The workplace of today is very different to that of the 1970s when SAYE was conceived, and we should probably be grateful for that… but the vexed question of which rights and benefits apply to each employment status – employees vs workers vs contractors vs gig workers – is now causing ESO an existential problem, as well as other areas of work identified in the Taylor Report commissioned by this government. As far as our difficulties are concerned, the clue is in the name – employee share ownership.

Changing expectations of work mean that the average employee tenure is shortening, especially for younger generations in the workforce. The SIP 5 year holding period is worryingly out of step with the reality of those employees’ working lives.

Add to that the complexity of having a 3 and a 5 year tax treatment hurdle in the one plan, and far from encouraging participation and retention, these features now actively discourage people from joining SIP in the first place.

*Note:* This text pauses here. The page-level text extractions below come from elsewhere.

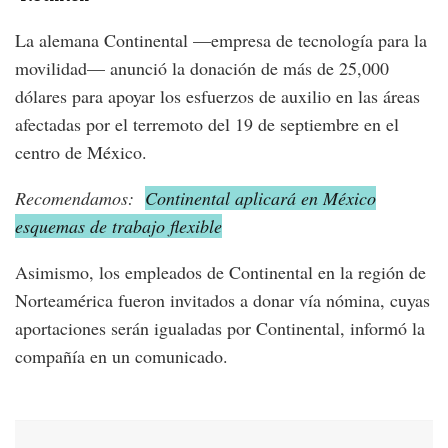
La alemana Continental —empresa de tecnología para la
movilidad— anunció la donación de más de 25,000
dólares para apoyar los esfuerzos de auxilio en las áreas
afectadas por el terremoto del 19 de septiembre en el
centro de México.
Recomendamos:
Continental aplicará en México
esquemas de trabajo flexible
Asimismo, los empleados de Continental en la región de
Norteamérica fueron invitados a donar vía nómina, cuyas
aportaciones serán igualadas por Continental, informó la
compañía en un comunicado.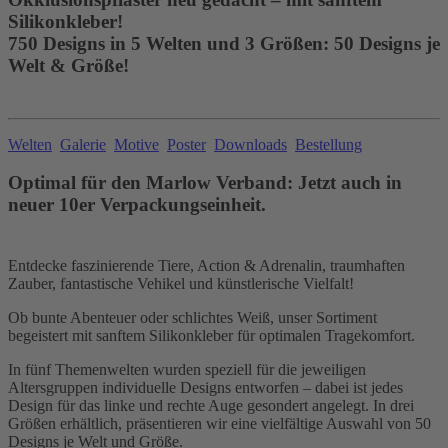
Silikonkleber!
750 Designs in 5 Welten und 3 Größen: 50 Designs je
Welt & Größe!
Welten
Galerie
Motive
Poster
Downloads
Bestellung
Optimal für den Marlow Verband: Jetzt auch in
neuer 10er Verpackungseinheit.
Entdecke faszinierende Tiere, Action & Adrenalin, traumhaften
Zauber, fantastische Vehikel und künstlerische Vielfalt!
Ob bunte Abenteuer oder schlichtes Weiß, unser Sortiment
begeistert mit sanftem Silikonkleber für optimalen Tragekomfort.
In fünf Themenwelten wurden speziell für die jeweiligen
Altersgruppen individuelle Designs entworfen – dabei ist jedes
Design für das linke und rechte Auge gesondert angelegt. In drei
Größen erhältlich, präsentieren wir eine vielfältige Auswahl von 50
Designs je Welt und Größe.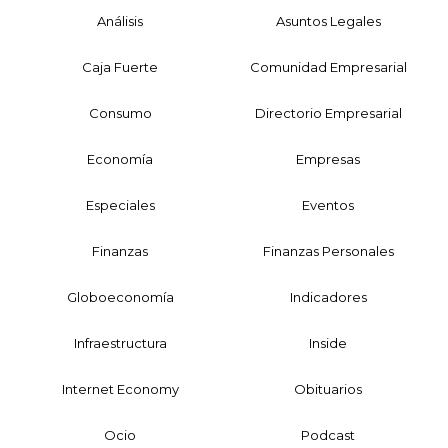
Análisis
Asuntos Legales
Caja Fuerte
Comunidad Empresarial
Consumo
Directorio Empresarial
Economía
Empresas
Especiales
Eventos
Finanzas
Finanzas Personales
Globoeconomía
Indicadores
Infraestructura
Inside
Internet Economy
Obituarios
Ocio
Podcast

It’s not all bad news though. We were delighted to gain cross-party support last year for extending the SAYE contribution holiday from six months to 12, which is now enabling many employees on maternity or sick leave to restart their contributions on their return to work rather than have valuable options lapse and become worthless. The impact of this change, which came into effect on 1 September 2018, should be more obvious in next year’s report. [This year’s report covers the period from 1 January 2018 to31 December 2018.]

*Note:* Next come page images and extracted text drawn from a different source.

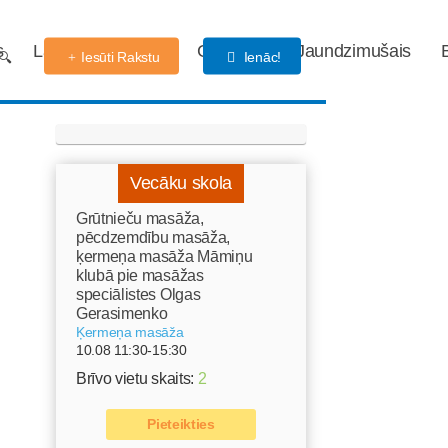
s
Labdarības fonds
Gaidības
Jaundzimušais
Iesūti Rakstu
Ienāc!
Vecāku skola
Grūtnieču masāža,
pēcdzemdību masāža,
ķermeņa masāža Māmiņu
klubā pie masāžas
speciālistes Olgas
Gerasimenko
Ķermeņa masāža
10.08 11:30-15:30
Brīvo vietu skaits:
2
Pieteikties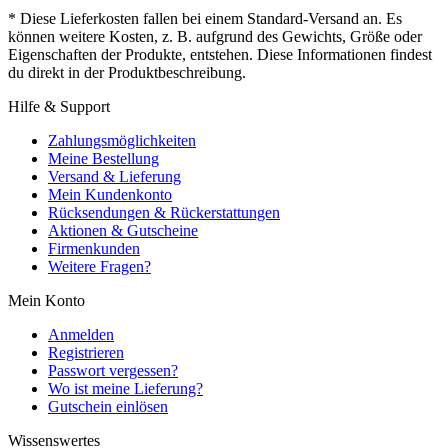
* Diese Lieferkosten fallen bei einem Standard-Versand an. Es
können weitere Kosten, z. B. aufgrund des Gewichts, Größe oder
Eigenschaften der Produkte, entstehen. Diese Informationen findest
du direkt in der Produktbeschreibung.
Hilfe & Support
Zahlungsmöglichkeiten
Meine Bestellung
Versand & Lieferung
Mein Kundenkonto
Rücksendungen & Rückerstattungen
Aktionen & Gutscheine
Firmenkunden
Weitere Fragen?
Mein Konto
Anmelden
Registrieren
Passwort vergessen?
Wo ist meine Lieferung?
Gutschein einlösen
Wissenswertes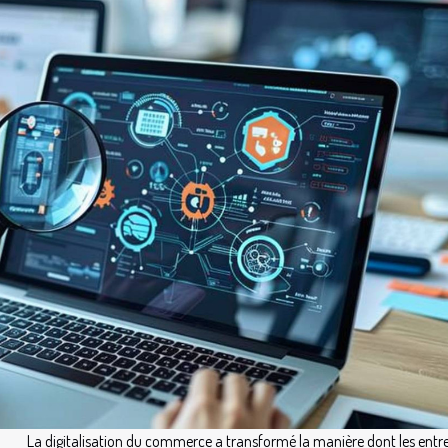
La digitalisation du commerce a transformé la manière dont les entre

Gender pay gap & share plans

ProShare, with the critical help of its plan administrator members, has compiled the SAYE and SIP report for more than ten years and in that time the report has evolved. This is the second year in which we have measured the savings and investment gap between female and male participants in SAYE and SIP, an idea sparked by the Government’s Gender Pay Gap Reporting Regulations.

The SAYE savings gap has increased, from 20% in 2017 to 22% in 2018, in favour of men. The SIP investment gap has narrowed, from 38% in 2017 to 27% in 2018. So it’s a mixed picture – some progress made but overall men are still saving and investing more into SAYE & SIP in absolute terms.

The value of the average employee shareholding in SIP is £12,030 – a cause for celebration. But we should temper our celebration, as there is a 13% gap in favour of men. In a plan where nominally innocent and perfectly valid design features such as Free share awards calculated as a percentage of salary, and matching share ratios which favour those who can afford to invest more into partnership shares each month, these gaps should not be a surprise to us. They are downstream effects that are symptomatic of broader issues around pay and barriers to progress at work, which the Gender Pay Gap Reporting Regulations seek to address.

Supercharging employee share ownership

SIP take up has plateau-ed at around 29% for the past 5 years, clearly signalling a loss of traction with employees, especially in the younger generations. This is a wake-up call that we should all be listening to – and I urge our political friends to work with us to address this challenge. We want not just to future-proof employee share ownership but to be more ambitious, to supercharge ESO, as a tool for reducing financial inequality. Let’s boost employee share ownership and give more people a meaningful stake in a system where their contribution to our economy’s most successful companies is fairly rewarded by a share of the value their expertise and labour helps to create.

At a time where politics and society seems quite riven with difference and discord, employee share ownership is that rare, utterly uncontroversial cause that all mainstream political parties, businesses, and workforces can get behind and support. So let’s work together to make our common aspirations a reality and bring ESO and its benefits to the mainstream audience they so richly deserve.